Me and my brother still look back at him 
http://www.bettafish.com/showthread.php?t=88994

But in a way, his death taught me a lot of things. I took the time to look up and researching a lot more about fishes on this forum since then. So when we got our next fish on January 5th, a few weeks after Swimmy`s death, me and my brother decided that this time we would take some real effort into looking over our next fish and that we did need one to get over his death. It was probably best to move on.

But we need in good preperation. We picked up a 5.5 gallon tank, an heater, gravel, a little cave that provided cover for the new fish (that had soft edges) and looked over each decoration with care so that it would never be able to harm the new fish in any way.

So we did what we did. Set up the full system and went to petsmart and picked out the new guy. When we brought him I realized he was not exactly the healthiest of most bettas.

Infact, I was so worried I asked arround here and became more of a worrywart.

http://www.bettafish.com/showthread.php?t=89737

He got better though, and I was really pleased to see him flowing around in a full 5.5 gallons. And for almost a year he flowed peacefully and ate regularly. 

I noticed he was much more calmer than Swimmy and did not flare up as often as he did, but I also thought that Flow/Alpha always looked a lot older.

The best day ever was when he started making bubble nests around the heater. We would always take them out during the weekly change (had no choice but I would try to preserve it for the little guy as much as we could).

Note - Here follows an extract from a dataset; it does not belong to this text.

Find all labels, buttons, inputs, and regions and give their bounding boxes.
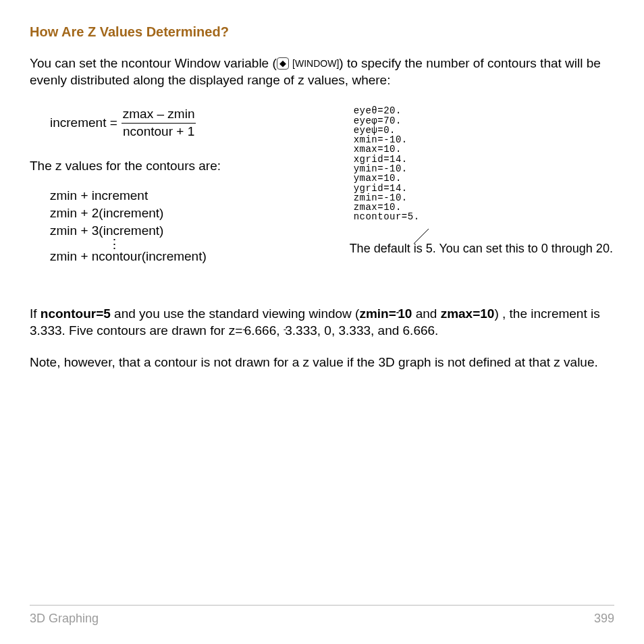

For a few months he would make them, but after around March he stopped, which left us kind of puzzled. He was still acting normally, just didn't make bubble nests anymore.

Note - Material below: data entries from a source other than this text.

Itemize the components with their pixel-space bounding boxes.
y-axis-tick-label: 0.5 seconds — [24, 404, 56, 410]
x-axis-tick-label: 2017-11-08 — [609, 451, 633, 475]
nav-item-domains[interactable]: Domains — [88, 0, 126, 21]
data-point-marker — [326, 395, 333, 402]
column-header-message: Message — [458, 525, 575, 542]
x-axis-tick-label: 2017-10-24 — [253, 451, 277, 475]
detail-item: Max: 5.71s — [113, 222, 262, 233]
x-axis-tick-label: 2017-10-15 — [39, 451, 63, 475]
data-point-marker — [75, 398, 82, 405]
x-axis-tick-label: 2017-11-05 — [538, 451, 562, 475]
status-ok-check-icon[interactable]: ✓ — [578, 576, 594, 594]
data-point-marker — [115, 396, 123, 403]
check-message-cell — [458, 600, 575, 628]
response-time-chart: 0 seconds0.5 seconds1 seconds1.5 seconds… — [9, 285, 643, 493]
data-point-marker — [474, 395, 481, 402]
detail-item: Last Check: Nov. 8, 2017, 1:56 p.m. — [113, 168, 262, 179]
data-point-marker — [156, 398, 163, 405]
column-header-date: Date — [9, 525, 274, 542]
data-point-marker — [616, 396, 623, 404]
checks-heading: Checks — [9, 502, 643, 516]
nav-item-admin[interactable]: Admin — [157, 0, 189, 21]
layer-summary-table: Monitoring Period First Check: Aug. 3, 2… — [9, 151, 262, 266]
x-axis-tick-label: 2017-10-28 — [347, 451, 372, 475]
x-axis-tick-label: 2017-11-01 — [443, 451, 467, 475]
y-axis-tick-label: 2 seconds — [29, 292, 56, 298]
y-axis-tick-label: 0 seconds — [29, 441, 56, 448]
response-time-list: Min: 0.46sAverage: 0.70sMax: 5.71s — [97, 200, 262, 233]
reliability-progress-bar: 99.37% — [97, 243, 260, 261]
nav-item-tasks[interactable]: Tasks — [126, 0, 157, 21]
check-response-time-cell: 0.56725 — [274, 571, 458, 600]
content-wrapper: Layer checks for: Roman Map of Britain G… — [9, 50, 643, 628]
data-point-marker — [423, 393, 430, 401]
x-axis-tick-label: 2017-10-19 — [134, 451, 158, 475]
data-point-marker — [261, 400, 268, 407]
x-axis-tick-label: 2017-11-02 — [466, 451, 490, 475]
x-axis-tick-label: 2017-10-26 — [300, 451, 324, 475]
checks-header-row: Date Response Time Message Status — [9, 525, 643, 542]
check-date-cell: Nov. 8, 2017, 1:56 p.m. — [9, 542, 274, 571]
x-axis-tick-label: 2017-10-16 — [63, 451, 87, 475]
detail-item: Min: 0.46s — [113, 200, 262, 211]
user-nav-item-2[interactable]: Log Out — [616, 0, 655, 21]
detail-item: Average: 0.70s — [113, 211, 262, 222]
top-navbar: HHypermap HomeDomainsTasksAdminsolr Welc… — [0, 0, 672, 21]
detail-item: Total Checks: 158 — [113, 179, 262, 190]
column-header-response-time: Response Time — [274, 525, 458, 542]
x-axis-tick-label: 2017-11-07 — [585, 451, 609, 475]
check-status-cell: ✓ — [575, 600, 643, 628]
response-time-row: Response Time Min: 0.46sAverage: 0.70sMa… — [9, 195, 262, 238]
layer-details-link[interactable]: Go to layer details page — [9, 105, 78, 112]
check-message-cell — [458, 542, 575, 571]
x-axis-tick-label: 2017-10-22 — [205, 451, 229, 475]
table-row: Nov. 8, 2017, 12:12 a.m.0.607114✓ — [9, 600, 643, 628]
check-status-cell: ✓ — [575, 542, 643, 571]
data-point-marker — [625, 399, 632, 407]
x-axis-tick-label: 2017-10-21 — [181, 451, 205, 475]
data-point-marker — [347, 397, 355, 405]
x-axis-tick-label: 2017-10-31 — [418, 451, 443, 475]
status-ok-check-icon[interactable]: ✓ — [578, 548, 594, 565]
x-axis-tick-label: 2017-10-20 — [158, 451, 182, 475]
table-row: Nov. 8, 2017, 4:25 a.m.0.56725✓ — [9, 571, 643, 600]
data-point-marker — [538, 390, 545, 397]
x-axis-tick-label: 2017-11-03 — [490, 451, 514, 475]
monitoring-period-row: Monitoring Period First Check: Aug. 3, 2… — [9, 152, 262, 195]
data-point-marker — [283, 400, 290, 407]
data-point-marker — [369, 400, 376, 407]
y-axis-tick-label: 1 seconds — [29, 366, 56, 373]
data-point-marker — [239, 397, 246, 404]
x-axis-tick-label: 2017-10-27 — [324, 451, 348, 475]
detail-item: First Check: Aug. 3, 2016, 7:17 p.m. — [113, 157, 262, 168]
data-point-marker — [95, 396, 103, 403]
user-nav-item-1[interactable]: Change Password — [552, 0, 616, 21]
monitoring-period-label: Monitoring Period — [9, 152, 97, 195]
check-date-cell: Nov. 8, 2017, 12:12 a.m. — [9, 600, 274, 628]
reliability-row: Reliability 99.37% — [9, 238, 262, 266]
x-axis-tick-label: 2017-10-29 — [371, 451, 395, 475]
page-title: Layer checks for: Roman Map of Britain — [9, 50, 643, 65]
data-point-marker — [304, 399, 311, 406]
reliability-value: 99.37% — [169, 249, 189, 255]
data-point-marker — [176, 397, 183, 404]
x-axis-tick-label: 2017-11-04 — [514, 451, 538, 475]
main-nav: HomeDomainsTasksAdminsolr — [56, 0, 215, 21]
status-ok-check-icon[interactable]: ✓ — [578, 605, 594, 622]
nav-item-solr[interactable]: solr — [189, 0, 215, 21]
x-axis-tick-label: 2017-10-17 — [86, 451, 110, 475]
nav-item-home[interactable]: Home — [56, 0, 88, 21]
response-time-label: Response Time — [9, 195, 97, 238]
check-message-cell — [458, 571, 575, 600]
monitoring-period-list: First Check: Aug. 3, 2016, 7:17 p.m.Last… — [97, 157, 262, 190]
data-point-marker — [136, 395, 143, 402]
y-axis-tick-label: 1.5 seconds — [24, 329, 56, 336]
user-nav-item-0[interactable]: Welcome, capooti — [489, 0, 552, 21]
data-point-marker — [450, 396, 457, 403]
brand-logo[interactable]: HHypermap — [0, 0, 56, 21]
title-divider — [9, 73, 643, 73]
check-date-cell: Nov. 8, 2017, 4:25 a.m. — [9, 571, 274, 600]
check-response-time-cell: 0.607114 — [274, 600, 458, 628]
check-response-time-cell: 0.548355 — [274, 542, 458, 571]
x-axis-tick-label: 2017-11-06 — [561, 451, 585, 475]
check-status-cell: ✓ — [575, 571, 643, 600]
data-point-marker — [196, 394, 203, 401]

But over the past few months he slept alot more near the top of the tank rather than searching around the tank as he usually did. I don't bother him so I left him to do his own thing, he would function less and less over time. 

Last week though it started getting really bad. After the 100% change I noticed he wasn't acting normal at all. He had trouble getting air and functioned less. I added in aquarium salt and the stress coat + to see if that would help, but it didn't. Infact I noticed he had trouble settling at the top of the tank and would sink to the bottom of the tank. That wasn't normal.

He would lie at the bottom of the tank. So I realized something was up and placed him in a little cup while in the tank so he could rest near the top of the tank with ease. Unfortunately he stopped eating too. For almost a week now, despite leaving pellets or blood worms close to him, he wouldn't rip them up or jump towards them as he usually did. 

I figured he was getting older, but I didn't expect the eatting thing. My brother is responsible for the morning feedings and he mentioned that he spit out the pellet after he took it. 

I tried to make things better by removing most of the water from the tank and leaving it extremely low water for him, so he could effectively rest in the gravel and go up for a quick gulp of air just by leaving it at low water. Probably must have been a gallon or less left, but it still gave him good room to roam around in. He still remained stationary on friday and just kept his head up towards the water. 

He didn't eat over the weekend either, but on sunday I began to notice him laying down on the gravel instead of usually sticking his head towards the top of the tank. He was still breathing so my brother and I didn't say a word to each other, we knew he would die soon. 

This morning though, we noticed he wasn't breathing anymore and was laying at the bottom of the tank. 

I'm not sure what happened, and I'm no expert but I suspect it was because he was getting older. I know these little guys are capable of living up to a few years, but this guy seemed like he lived a content life with what we provided him with. It was just sad to see him slowly lose functionality like that over time. 

I still believe he had a great time over his 10 months with us. I was really hoping he would live to the day we got him (January 5th) so we could kinda give him a birthday/advent day for him since we never knew how old he truly was when he bought him from that batch.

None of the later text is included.